Kleijn, D., Baveco, J. M., Voslamber, B., de Lange, H. J., & Melman, T. C. P. (2011). Populatie-dynamisch model voor grauwe ganzen: ontwikkeling model ten behoeve van aantal regulering (No. 2234). Alterra, Wageningen-UR.
Soort
Grauwe gans
Omgeving
Nederland
Methodiek
Modellering
Oordeel
- Het op landelijke schaal onklaar maken van eieren heeft geen effect op het berekende aantal broedpaar Grauwe ganzen = onklaar maken van eieren had geen effect op de groeisnelheid van broedpopulaties Grauwe ganzen
- Het onklaar maken van eieren heeft effecten op het aantal niet-broedende Grauwe ganzen en daarmee het totaal aantal Grauwe ganzen
- Het consequent jaarlijks onklaar maken van eieren (in 40% van de gebieden met een effectiviteit van 64% eieren) leidt tot een berekende stabiele populatieomvang die 22% lager is dan zonder beheersmaatregelen
Fernandez-Duque, F., Bailey, R., & Bonter, D. (2019).
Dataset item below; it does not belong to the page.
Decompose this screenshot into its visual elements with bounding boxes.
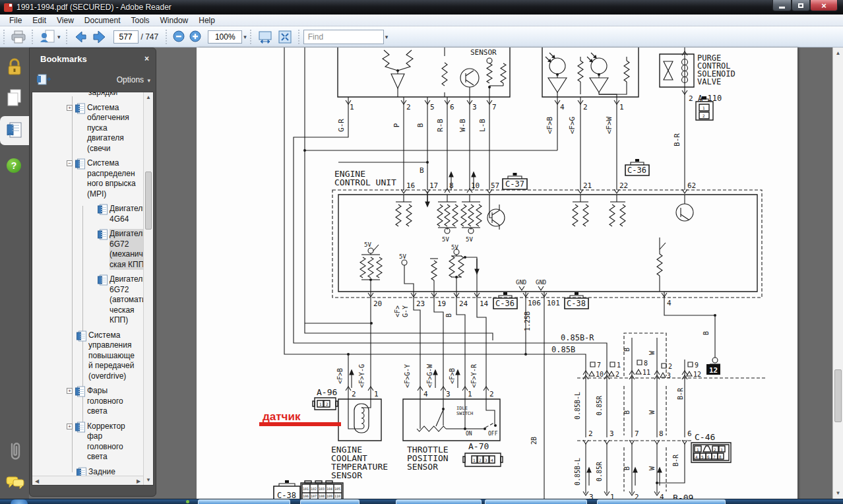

Egg oiling as an effective management technique for limiting reproduction in an invasive passerine. Avian Conservation and Ecology, 14(2).
Soort
Canadese gans
Omgeving
Quebec,Canada (Natuurgebied)
Methodiek
Veld -experiment
Oordeel
- Behandeling van eieren met olie voorkomt het vroegtijdig verlaten van het nest & alleen een klein gedeelt van de broedparen heeft opnieuw gebroed
- Als het nest vernietigd wordt was de kans groter dat ganzen de regio verlaten en elders opnieuw broeden
- Broedsucces was verminderd tijdens de jaren van beheer maar om een effect op de populatiegroei te hebben moet het beheer iedere jaar intensief worden uitgevoerd.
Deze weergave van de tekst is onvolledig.